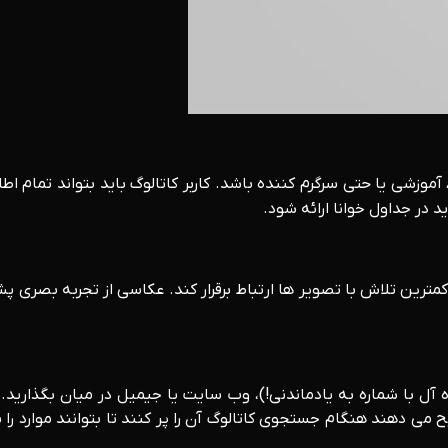
وزشی یا حتی سرگرم کننده باشد. کاربر کاتالوگ باید بتواند تمام اطلاع
در جداول خوانا ارائه شود.
مترین تلاش با تصویر ها ارتباط برقرار کند. عکاسی از تجربه بصری پش
ده آل با شماره به یادماندنی!)، وب سایت یا جیمیل در میان بگذاری
 می دهند هنگام جستجوی کاتالوگ آن را پر کنند تا بتوانند موارد را پ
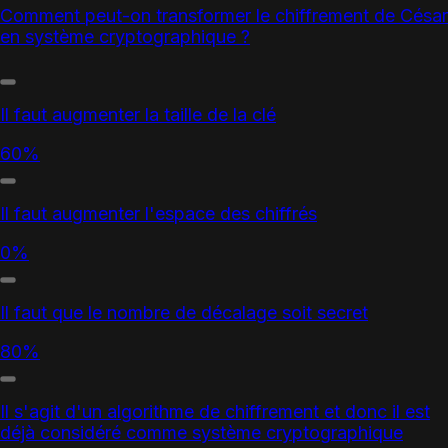
Comment peut-on transformer le chiffrement de César
en système cryptographique ?
Il faut augmenter la taille de la clé
60%
Il faut augmenter l'espace des chiffrés
0%
Il faut que le nombre de décalage soit secret
80%
Il s'agit d'un algorithme de chiffrement et donc il est
déjà considéré comme système cryptographique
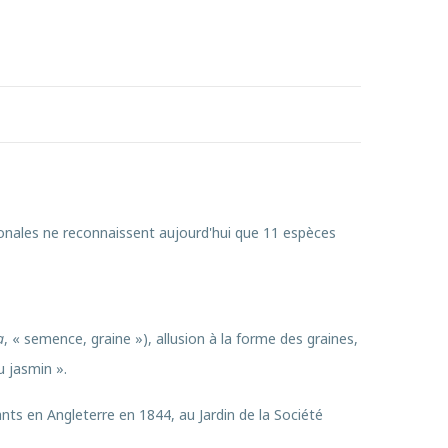
ionales ne reconnaissent aujourd'hui que 11 espèces
a
, « semence, graine »), allusion à la forme des graines,
u jasmin ».
nts en Angleterre en 1844, au Jardin de la Société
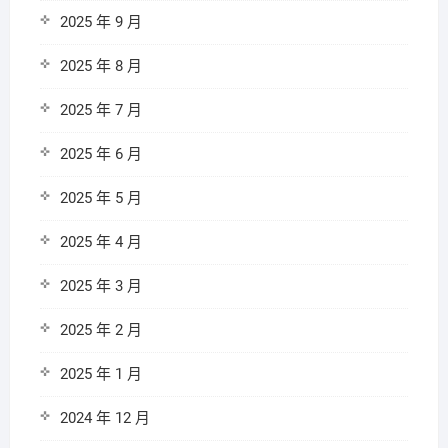
2025 年 9 月
2025 年 8 月
2025 年 7 月
2025 年 6 月
2025 年 5 月
2025 年 4 月
2025 年 3 月
2025 年 2 月
2025 年 1 月
2024 年 12 月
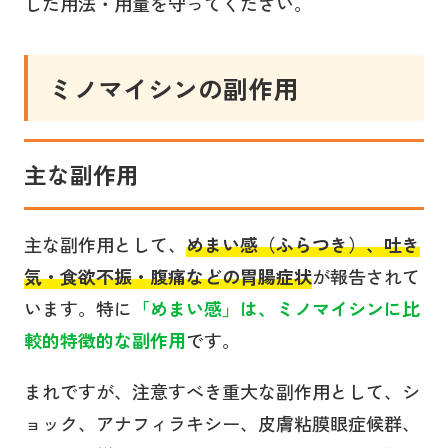
した用法・用量を守ってください。
ミノマイシン
の副作用
主な副作用
主な副作用として、
めまい感（ふらつき）
、
吐き
気・食欲不振・腹痛
などの胃腸症状
が報告されて
います。特に
「めまい感」は、ミノマイシンに比
較的特徴的な副作用
です。
まれですが、注意すべき重大な副作用として、シ
ョック、アナフィラキシー、皮膚粘膜眼症候群、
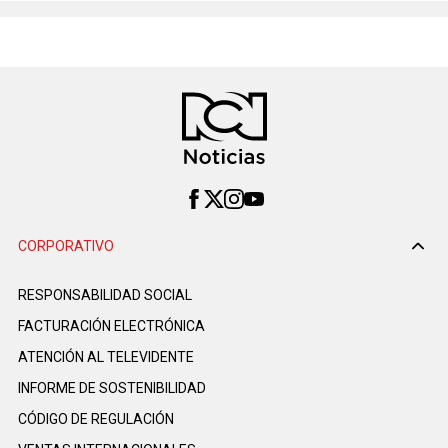
CORPORATIVO
RESPONSABILIDAD SOCIAL
FACTURACIÓN ELECTRÓNICA
ATENCIÓN AL TELEVIDENTE
INFORME DE SOSTENIBILIDAD
CÓDIGO DE REGULACIÓN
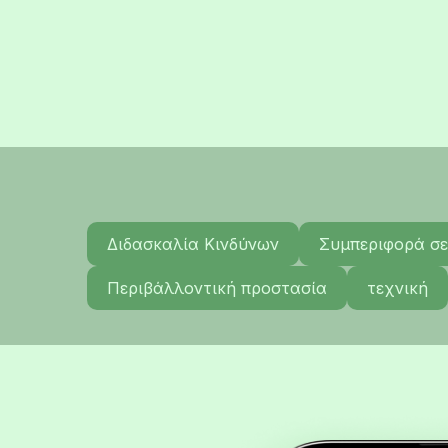
Διδασκαλία Κινδύνων
Συμπεριφορά σε
Περιβάλλοντική προστασία
τεχνική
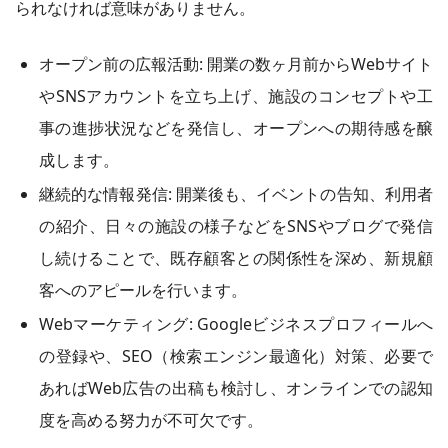
られなければ意味がありません。
オープン前の広報活動: 開業の数ヶ月前からWebサイト
やSNSアカウントを立ち上げ、施設のコンセプトや工
事の進捗状況などを発信し、オープンへの期待感を醸
成します。
継続的な情報発信: 開業後も、イベントの告知、利用者
の紹介、日々の施設の様子などをSNSやブログで発信
し続けることで、既存顧客との関係性を深め、新規顧
客へのアピールを行います。
Webマーケティング: Googleビジネスプロフィールへ
の登録や、SEO（検索エンジン最適化）対策、必要で
あればWeb広告の出稿も検討し、オンラインでの認知
度を高める努力が不可欠です。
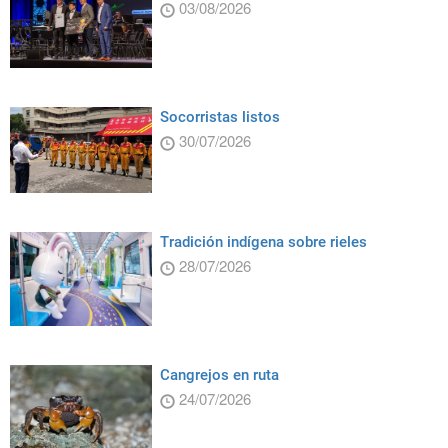
03/08/2026
Socorristas listos
30/07/2026
Tradición indígena sobre rieles
28/07/2026
Cangrejos en ruta
24/07/2026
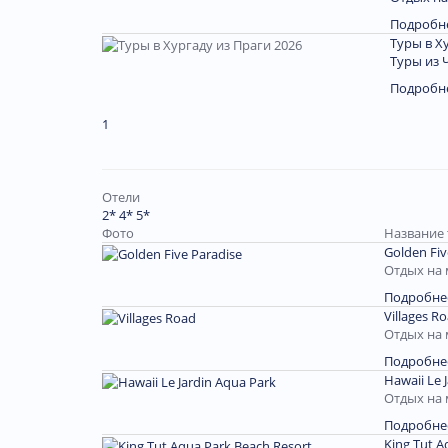
Подробн
Туры в Х
Туры из 
Подробн
1
Отели
2*
4*
5*
Фото
Название 
Golden Fiv
Отдых на 
Подробне
Villages R
Отдых на 
Подробне
Hawaii Le 
Отдых на 
Подробне
King Tut A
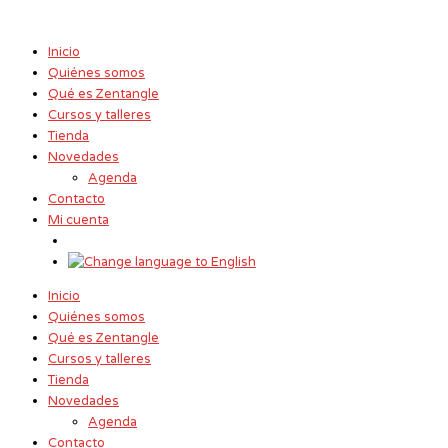
Ir
Nombre*
Correo
Web
al
electrónico*
contenido
Inicio
Quiénes somos
Qué es Zentangle
Cursos y talleres
Tienda
Novedades
Agenda
Contacto
Mi cuenta
Inicio
Quiénes somos
Qué es Zentangle
Cursos y talleres
Tienda
Novedades
Agenda
Contacto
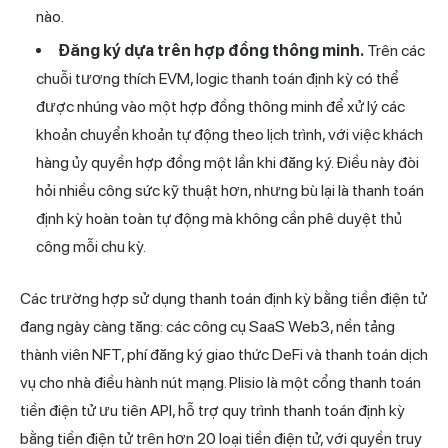
nào.
Đăng ký dựa trên hợp đồng thông minh.
Trên các
chuỗi tương thích EVM, logic thanh toán định kỳ có thể
được nhúng vào một hợp đồng thông minh để xử lý các
khoản chuyển khoản tự động theo lịch trình, với việc khách
hàng ủy quyền hợp đồng một lần khi đăng ký. Điều này đòi
hỏi nhiều công sức kỹ thuật hơn, nhưng bù lại là thanh toán
định kỳ hoàn toàn tự động mà không cần phê duyệt thủ
công mỗi chu kỳ.
Các trường hợp sử dụng thanh toán định kỳ bằng tiền điện tử
đang ngày càng tăng: các công cụ SaaS Web3, nền tảng
thành viên NFT, phí đăng ký giao thức DeFi và thanh toán dịch
vụ cho nhà điều hành nút mạng.
Plisio
là một cổng thanh toán
tiền điện tử ưu tiên API, hỗ trợ quy trình thanh toán định kỳ
bằng tiền điện tử trên hơn 20 loại tiền điện tử, với quyền truy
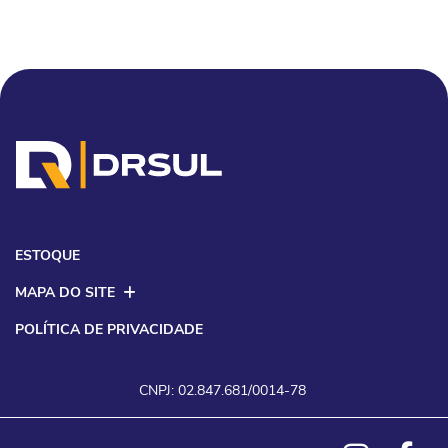
ESTOQUE
MAPA DO SITE
POLÍTICA DE PRIVACIDADE
CNPJ: 02.847.681/0014-78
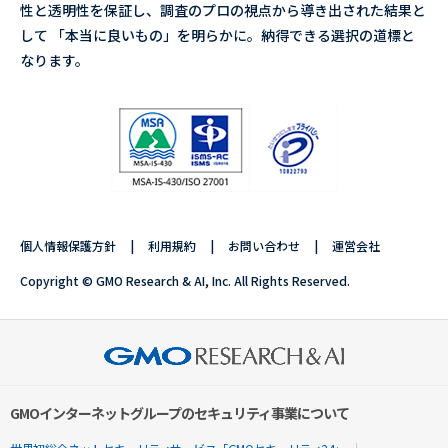
性と透明性を保証し、調査のプロの視点から導き出された結果と
して 「本当に良いもの」を明らかに。納得できる選択の道標と
なります。
個人情報保護方針
利用規約
お問い合わせ
運営会社
Copyright © GMO Research & AI, Inc. All Rights Reserved.
GMOインターネットグループのセキュリティ事業について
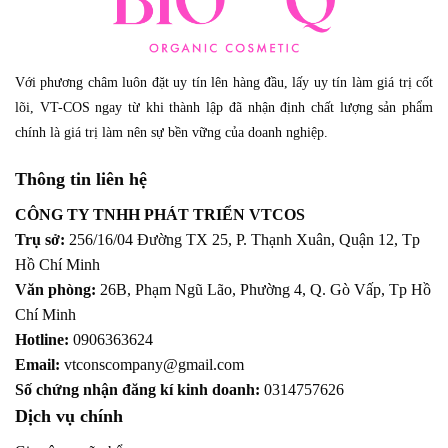
Với phương châm luôn đặt uy tín lên hàng đầu, lấy uy tín làm giá trị cốt
lõi, VT-COS ngay từ khi thành lập đã nhận định chất lượng sản phẩm
chính là giá trị làm nên sự bền vững của doanh nghiệp.
Thông tin liên hệ
CÔNG TY TNHH PHÁT TRIỂN VTCOS
Trụ sở:
256/16/04 Đường TX 25, P. Thạnh Xuân, Quận 12,
Tp
Hồ Chí Minh
Văn phòng:
26B, Phạm Ngũ Lão, Phường 4, Q. Gò Vấp, Tp Hồ
Chí Minh
Hotline:
0906363624
Email:
vtconscompany@gmail.com
Số chứng nhận đăng kí kinh doanh:
0314757626
Dịch vụ chính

▶ WHAT YOU SHOULD DO: Look through the lines above and collect those with the word "chính".

▶ ANSWER TO THE PROBLEM:
chính là giá trị làm nên sự bền vững của doanh nghiệp.
Dịch vụ chính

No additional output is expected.